Pulau itu berdiri terasing di Samudera Atlantik. Dari jauh, perpaduan tebing karang dan hutan tropis kelihatan sangat indah. Siapa sangka di pulau itu hidup salah satu spesies paling berbahaya di muka bumi.

Orang lokal di Sao Paulo Brasil menyebutnya Ilha da Queimada Grande. Tapi dunia mengenalnya dengan sebutan Snake Island atau Pulau Ular.

Di sinilah hidup Bothrops insularis, atau si viper tombak emas. Namanya didapat karena kepala ular ini berwarna emas jika kena sinar matahari

Racunnya bisa membunuh manusia kurang dari satu jam.

Di pulau seluas 43 hektar ini hidup ribuan ular viper tersebut. Jika tak benar-benar awas, nyawa taruhannya.

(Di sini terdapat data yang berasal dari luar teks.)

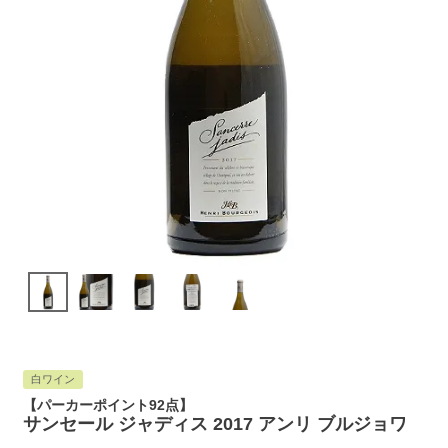
白ワイン
【パーカーポイント92点】
サンセール ジャディス 2017 アンリ ブルジョワ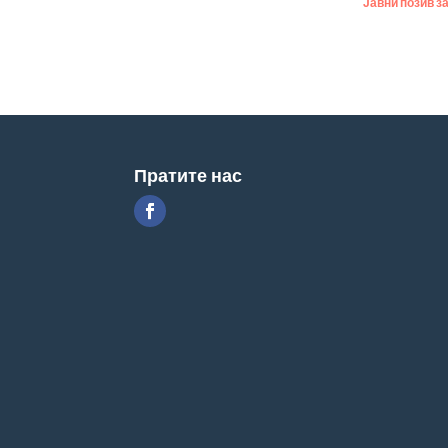
Јавни позив з
Пратите нас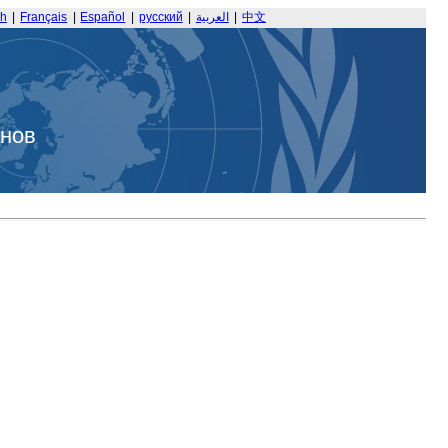
sh
|
Français
|
Español
|
русский
|
العربية
|
中文
анов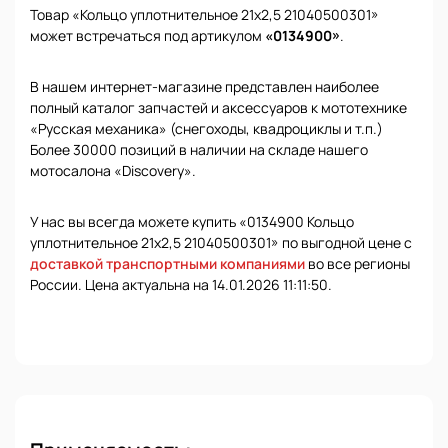
Товар «Кольцо уплотнительное 21х2,5 21040500301»
может встречаться под артикулом
«0134900»
.
В нашем интернет-магазине представлен наиболее
полный каталог запчастей и аксессуаров к мототехнике
«Русская механика» (снегоходы, квадроциклы и т.п.)
Более 30000 позиций в наличии на складе нашего
мотосалона «Discovery».
У нас вы всегда можете купить «0134900 Кольцо
уплотнительное 21х2,5 21040500301» по выгодной цене с
доставкой транспортными компаниями
во все регионы
России. Цена актуальна на 14.01.2026 11:11:50.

“Dulu ada beberapa nelayan yang melihat pisang tumbuh di pulau ini. Mereka berlabuh di pulau untuk mengambilnya. Tapi tak ada yang pernah kembali,” kata seorang nelayan Sao Paulo yang diwawancarai Vice dalam film dokumenter.

Di pulau itu terdapat sebuah mercusuar yang dibangun untuk menerangi perairan di Sao Paulo. Dulu sekali, ada penjaga yang tinggal di sana bersama keluarganya. Namun kabarnya ular membunuh mereka.

Kini mercusuar itu tetap ada. Hanya tak ada penjaga di sana. Meriam dijalankan otomatis dengan baterai. Setiap beberapa bulan sekali, angkatan laut yang bertugas mengganti baterai mercu suar itu. Bukan tugas yang menyenangkan untuk mereka.

snake island 2016 channel.nationalgeographic.com

Namun ternyata jumlah ular di sana terus berkurang. Selain persaingan sulitnya mencari makanan, disinyalir ada orang-orang yang sengaja menangkap viper kepala tombak yang langka itu untuk dijual. Harganya bisa ribuan dollar di pasar gelap.

Karina Rodrigues, seorang peneliti dari Butantan Institute memperkirakan jumlah ular viper di sana kini ‘tinggal’ 1.500 hingga 2.000 ekor

Tetap saja nama Pulau Ular membuat orang bergidik ngeri. Hanya ilmuwan, angkatan laut atau penyelundup satwa yang berani menginjakan kaki di sana.